Survivor (Survival Action): Doe and Gratuitous Care Edition

In the recent decision Williams v. The Pep Boys Manny Moe & Jack of Cal., a California court of appeal addressed four important topics that defendants frequently confront:

  1. How to defeat a plaintiff’s attempt to name defendants late as “Does.”
  2. A not-so-welcome restatement that economic damages include nursing services gratuitously provided by family members.
  3. A welcome ruling that recoverable damages in a survival action are limited to damages incurred before death.
  4. A reminder that a settlement offer to multiple plaintiffs will not qualify for cost-shifting, even if plaintiffs fail to “beat” the offer at trial, unless the offer is apportioned among plaintiffs and is not conditioned on acceptance by all.

1. “Doe” defendants, plaintiff’s knowledge and statute of limitations.

Like most jurisdictions, California allows plaintiffs to amend their complaint to designate a defendant unknown to plaintiff at the time of filing the complaint, usually designated as “Doe.” (Cal. Code Civ. Proc., § 474.) An amendment made pursuant to this section will “relate back,” i.e. be deemed to have been filed at the same time as the original complaint, if made within three years of the original complaint, even if the statute of limitations ran in the interim.

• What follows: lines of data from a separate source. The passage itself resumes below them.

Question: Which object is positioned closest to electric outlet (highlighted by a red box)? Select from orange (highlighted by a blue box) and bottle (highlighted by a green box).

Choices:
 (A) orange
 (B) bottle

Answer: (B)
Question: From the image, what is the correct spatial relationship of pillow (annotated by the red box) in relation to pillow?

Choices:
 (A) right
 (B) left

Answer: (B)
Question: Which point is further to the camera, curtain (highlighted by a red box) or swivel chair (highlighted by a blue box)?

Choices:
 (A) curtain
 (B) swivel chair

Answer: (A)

Williams stressed that the Doe defendant procedure is “‘available only when the plaintiff is actually ignorant of the facts establishing a cause of action against the party to be substituted for a Doe.’” In other words, “[i]gnorance of the facts giving rise to a cause of action is the ‘ignorance’ required by section 474, and the pivotal question is ‘did plaintiff know facts’ not ‘did plaintiff know or believe that he had a cause of action based on those facts?’”

In Williams, plaintiffs knew before they filed the original complaint that their father died of mesothelioma, that asbestos was the cause of the mesothelioma, and that the father purchased defendant’s asbestos-containing products. They “knew most of the story.” This was enough that the Court of Appeal affirmed the trial court’s decision to dismiss the wrongful death claims as outside the statute of limitations.

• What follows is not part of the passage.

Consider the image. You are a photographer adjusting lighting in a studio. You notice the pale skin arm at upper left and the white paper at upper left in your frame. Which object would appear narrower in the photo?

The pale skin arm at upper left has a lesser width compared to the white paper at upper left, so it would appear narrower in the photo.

2. Nursing services provided by family members to decedent prior to death are recoverable damages.

Williams reaffirmed that California allows plaintiffs to recover the value of nursing services provided to the injured plaintiff by a family member, even in the absence of an agreement or an expectation of payment.

3. Future home care that would have been provided to a spouse is recoverable up until death, not after.

Under California’s survival law, decedents’ personal representative or successor in interest can recover the decedent’s other pecuniary losses incurred before death. (Cal. Code of Civ. Proc., § 377.34.) Here, plaintiffs sought to recover the value of around the clock nursing care that decedent would have provided to his wife but for his death.

Williams ruled that section 377.34 limited recoverable damages to those incurred prior to death. Plaintiffs relied on Overly v. Ingalls Shipbuilding, Inc. (1999) 74 Cal.App.4th 164, 171, where plaintiffs attempted to recover the value of household services as income post death, even though the dying husband was still alive. The Williams court found Overly inapplicable, because it did not deal with a survival action. Furthermore, the plain language of the statute only allowed for the recovery of penalty and punitive damages incurred after decedent’s death and thus intentionally excluded other categories of damages decedent would have been entitled to had he lived. The Williams court stated that survival action damages are narrowly limited to “the loss or damage that the decedent sustained or incurred before death,” which by definition excludes future damages.

4. Cautions for settlement offers to multiple plaintiffs.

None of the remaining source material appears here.